▸ TASK TO COMPLETE: Set each line of the records down again exactly, please.

──────── DATA SHOWN

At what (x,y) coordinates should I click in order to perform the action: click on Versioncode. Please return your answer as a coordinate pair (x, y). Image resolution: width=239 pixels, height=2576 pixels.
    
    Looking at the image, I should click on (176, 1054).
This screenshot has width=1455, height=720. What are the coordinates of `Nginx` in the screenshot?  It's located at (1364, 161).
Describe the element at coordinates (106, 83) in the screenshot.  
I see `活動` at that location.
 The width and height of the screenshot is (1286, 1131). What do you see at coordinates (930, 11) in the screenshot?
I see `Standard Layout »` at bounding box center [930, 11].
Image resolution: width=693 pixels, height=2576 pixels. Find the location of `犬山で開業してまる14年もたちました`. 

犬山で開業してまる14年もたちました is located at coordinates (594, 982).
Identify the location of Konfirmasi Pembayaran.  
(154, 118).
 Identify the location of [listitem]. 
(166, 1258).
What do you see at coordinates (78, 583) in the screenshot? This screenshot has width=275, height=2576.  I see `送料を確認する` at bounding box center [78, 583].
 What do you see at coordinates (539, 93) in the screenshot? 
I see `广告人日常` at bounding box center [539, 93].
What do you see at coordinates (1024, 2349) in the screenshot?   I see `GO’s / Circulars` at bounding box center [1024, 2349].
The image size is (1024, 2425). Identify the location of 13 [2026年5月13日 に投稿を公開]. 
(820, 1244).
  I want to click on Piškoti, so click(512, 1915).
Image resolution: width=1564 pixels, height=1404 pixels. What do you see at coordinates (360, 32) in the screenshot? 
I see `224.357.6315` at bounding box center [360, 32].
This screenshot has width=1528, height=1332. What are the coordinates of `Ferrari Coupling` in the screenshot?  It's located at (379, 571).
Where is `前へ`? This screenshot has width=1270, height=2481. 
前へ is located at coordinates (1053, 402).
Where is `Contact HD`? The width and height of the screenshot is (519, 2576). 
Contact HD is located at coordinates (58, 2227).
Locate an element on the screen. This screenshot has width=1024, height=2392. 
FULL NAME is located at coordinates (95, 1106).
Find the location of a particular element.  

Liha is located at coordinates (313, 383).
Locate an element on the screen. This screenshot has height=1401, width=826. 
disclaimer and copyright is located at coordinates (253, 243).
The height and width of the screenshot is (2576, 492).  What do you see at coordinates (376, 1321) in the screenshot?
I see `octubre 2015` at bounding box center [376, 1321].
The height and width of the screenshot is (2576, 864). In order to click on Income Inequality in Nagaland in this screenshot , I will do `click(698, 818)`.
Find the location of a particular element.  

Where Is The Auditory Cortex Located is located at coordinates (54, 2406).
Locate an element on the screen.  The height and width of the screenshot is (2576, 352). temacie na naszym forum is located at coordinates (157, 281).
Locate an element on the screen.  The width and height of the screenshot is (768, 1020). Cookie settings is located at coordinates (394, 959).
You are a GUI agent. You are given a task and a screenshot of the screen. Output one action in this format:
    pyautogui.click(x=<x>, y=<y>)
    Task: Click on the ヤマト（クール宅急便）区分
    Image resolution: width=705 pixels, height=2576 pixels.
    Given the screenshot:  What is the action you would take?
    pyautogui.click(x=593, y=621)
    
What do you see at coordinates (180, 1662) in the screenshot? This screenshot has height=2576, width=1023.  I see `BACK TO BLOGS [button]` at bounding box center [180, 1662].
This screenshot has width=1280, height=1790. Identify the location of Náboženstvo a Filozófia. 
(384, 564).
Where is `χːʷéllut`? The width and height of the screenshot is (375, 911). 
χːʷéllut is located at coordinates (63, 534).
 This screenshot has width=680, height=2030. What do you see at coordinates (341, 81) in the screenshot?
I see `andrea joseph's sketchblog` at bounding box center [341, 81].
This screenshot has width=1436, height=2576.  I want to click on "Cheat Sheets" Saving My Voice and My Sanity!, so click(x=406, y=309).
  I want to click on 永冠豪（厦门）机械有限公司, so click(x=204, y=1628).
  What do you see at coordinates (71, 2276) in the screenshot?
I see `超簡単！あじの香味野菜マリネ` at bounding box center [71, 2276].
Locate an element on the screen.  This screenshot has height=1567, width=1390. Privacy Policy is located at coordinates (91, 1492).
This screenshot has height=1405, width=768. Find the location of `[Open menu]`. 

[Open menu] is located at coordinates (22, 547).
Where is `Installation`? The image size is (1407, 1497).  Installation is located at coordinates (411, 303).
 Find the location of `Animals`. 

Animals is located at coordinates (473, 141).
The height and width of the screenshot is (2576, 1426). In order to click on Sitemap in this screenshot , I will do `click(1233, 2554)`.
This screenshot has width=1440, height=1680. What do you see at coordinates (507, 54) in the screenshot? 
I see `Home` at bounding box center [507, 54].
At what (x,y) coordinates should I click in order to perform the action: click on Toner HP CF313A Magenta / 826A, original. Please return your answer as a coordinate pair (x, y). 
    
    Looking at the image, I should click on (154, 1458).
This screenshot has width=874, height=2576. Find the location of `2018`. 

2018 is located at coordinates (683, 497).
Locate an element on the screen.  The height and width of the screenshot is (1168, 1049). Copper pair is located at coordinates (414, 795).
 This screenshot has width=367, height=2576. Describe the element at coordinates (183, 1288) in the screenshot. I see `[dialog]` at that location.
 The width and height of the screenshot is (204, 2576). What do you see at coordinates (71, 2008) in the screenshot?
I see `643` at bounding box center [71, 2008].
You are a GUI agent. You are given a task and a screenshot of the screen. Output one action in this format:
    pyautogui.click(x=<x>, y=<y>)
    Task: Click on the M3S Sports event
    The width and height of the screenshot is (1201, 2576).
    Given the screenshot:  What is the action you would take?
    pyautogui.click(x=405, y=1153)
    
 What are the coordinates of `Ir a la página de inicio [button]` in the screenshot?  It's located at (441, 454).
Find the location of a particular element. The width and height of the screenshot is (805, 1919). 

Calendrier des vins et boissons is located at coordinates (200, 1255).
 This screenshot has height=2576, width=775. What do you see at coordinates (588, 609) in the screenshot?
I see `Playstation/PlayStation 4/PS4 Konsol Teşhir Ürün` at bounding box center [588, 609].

────────────────

▸ WRITTEN SOLUTION:
At what (x,y) coordinates should I click in order to perform the action: click on Versioncode. Please return your answer as a coordinate pair (x, y). Image resolution: width=239 pixels, height=2576 pixels.
    
    Looking at the image, I should click on (176, 1054).
This screenshot has width=1455, height=720. What are the coordinates of `Nginx` in the screenshot?  It's located at (1364, 161).
Describe the element at coordinates (106, 83) in the screenshot.  
I see `活動` at that location.
 The width and height of the screenshot is (1286, 1131). What do you see at coordinates (930, 11) in the screenshot?
I see `Standard Layout »` at bounding box center [930, 11].
Image resolution: width=693 pixels, height=2576 pixels. Find the location of `犬山で開業してまる14年もたちました`. 

犬山で開業してまる14年もたちました is located at coordinates (594, 982).
Identify the location of Konfirmasi Pembayaran.  
(154, 118).
 Identify the location of [listitem]. 
(166, 1258).
What do you see at coordinates (78, 583) in the screenshot? This screenshot has width=275, height=2576.  I see `送料を確認する` at bounding box center [78, 583].
 What do you see at coordinates (539, 93) in the screenshot? 
I see `广告人日常` at bounding box center [539, 93].
What do you see at coordinates (1024, 2349) in the screenshot?   I see `GO’s / Circulars` at bounding box center [1024, 2349].
The image size is (1024, 2425). Identify the location of 13 [2026年5月13日 に投稿を公開]. 
(820, 1244).
  I want to click on Piškoti, so click(512, 1915).
Image resolution: width=1564 pixels, height=1404 pixels. What do you see at coordinates (360, 32) in the screenshot? 
I see `224.357.6315` at bounding box center [360, 32].
This screenshot has width=1528, height=1332. What are the coordinates of `Ferrari Coupling` in the screenshot?  It's located at (379, 571).
Where is `前へ`? This screenshot has width=1270, height=2481. 
前へ is located at coordinates (1053, 402).
Where is `Contact HD`? The width and height of the screenshot is (519, 2576). 
Contact HD is located at coordinates (58, 2227).
Locate an element on the screen. This screenshot has width=1024, height=2392. 
FULL NAME is located at coordinates (95, 1106).
Find the location of a particular element.  

Liha is located at coordinates (313, 383).
Locate an element on the screen. This screenshot has height=1401, width=826. 
disclaimer and copyright is located at coordinates (253, 243).
The height and width of the screenshot is (2576, 492).  What do you see at coordinates (376, 1321) in the screenshot?
I see `octubre 2015` at bounding box center [376, 1321].
The height and width of the screenshot is (2576, 864). In order to click on Income Inequality in Nagaland in this screenshot , I will do `click(698, 818)`.
Find the location of a particular element.  

Where Is The Auditory Cortex Located is located at coordinates (54, 2406).
Locate an element on the screen.  The height and width of the screenshot is (2576, 352). temacie na naszym forum is located at coordinates (157, 281).
Locate an element on the screen.  The width and height of the screenshot is (768, 1020). Cookie settings is located at coordinates (394, 959).
You are a GUI agent. You are given a task and a screenshot of the screen. Output one action in this format:
    pyautogui.click(x=<x>, y=<y>)
    Task: Click on the ヤマト（クール宅急便）区分
    Image resolution: width=705 pixels, height=2576 pixels.
    Given the screenshot:  What is the action you would take?
    pyautogui.click(x=593, y=621)
    
What do you see at coordinates (180, 1662) in the screenshot? This screenshot has height=2576, width=1023.  I see `BACK TO BLOGS [button]` at bounding box center [180, 1662].
This screenshot has width=1280, height=1790. Identify the location of Náboženstvo a Filozófia. 
(384, 564).
Where is `χːʷéllut`? The width and height of the screenshot is (375, 911). 
χːʷéllut is located at coordinates (63, 534).
 This screenshot has width=680, height=2030. What do you see at coordinates (341, 81) in the screenshot?
I see `andrea joseph's sketchblog` at bounding box center [341, 81].
This screenshot has width=1436, height=2576.  I want to click on "Cheat Sheets" Saving My Voice and My Sanity!, so click(x=406, y=309).
  I want to click on 永冠豪（厦门）机械有限公司, so click(x=204, y=1628).
  What do you see at coordinates (71, 2276) in the screenshot?
I see `超簡単！あじの香味野菜マリネ` at bounding box center [71, 2276].
Locate an element on the screen.  This screenshot has height=1567, width=1390. Privacy Policy is located at coordinates (91, 1492).
This screenshot has height=1405, width=768. Find the location of `[Open menu]`. 

[Open menu] is located at coordinates (22, 547).
Where is `Installation`? The image size is (1407, 1497).  Installation is located at coordinates (411, 303).
 Find the location of `Animals`. 

Animals is located at coordinates (473, 141).
The height and width of the screenshot is (2576, 1426). In order to click on Sitemap in this screenshot , I will do `click(1233, 2554)`.
This screenshot has width=1440, height=1680. What do you see at coordinates (507, 54) in the screenshot? 
I see `Home` at bounding box center [507, 54].
At what (x,y) coordinates should I click in order to perform the action: click on Toner HP CF313A Magenta / 826A, original. Please return your answer as a coordinate pair (x, y). 
    
    Looking at the image, I should click on (154, 1458).
This screenshot has width=874, height=2576. Find the location of `2018`. 

2018 is located at coordinates (683, 497).
Locate an element on the screen.  The height and width of the screenshot is (1168, 1049). Copper pair is located at coordinates (414, 795).
 This screenshot has width=367, height=2576. Describe the element at coordinates (183, 1288) in the screenshot. I see `[dialog]` at that location.
 The width and height of the screenshot is (204, 2576). What do you see at coordinates (71, 2008) in the screenshot?
I see `643` at bounding box center [71, 2008].
You are a GUI agent. You are given a task and a screenshot of the screen. Output one action in this format:
    pyautogui.click(x=<x>, y=<y>)
    Task: Click on the M3S Sports event
    The width and height of the screenshot is (1201, 2576).
    Given the screenshot:  What is the action you would take?
    pyautogui.click(x=405, y=1153)
    
 What are the coordinates of `Ir a la página de inicio [button]` in the screenshot?  It's located at (441, 454).
Find the location of a particular element. The width and height of the screenshot is (805, 1919). 

Calendrier des vins et boissons is located at coordinates (200, 1255).
 This screenshot has height=2576, width=775. What do you see at coordinates (588, 609) in the screenshot?
I see `Playstation/PlayStation 4/PS4 Konsol Teşhir Ürün` at bounding box center [588, 609].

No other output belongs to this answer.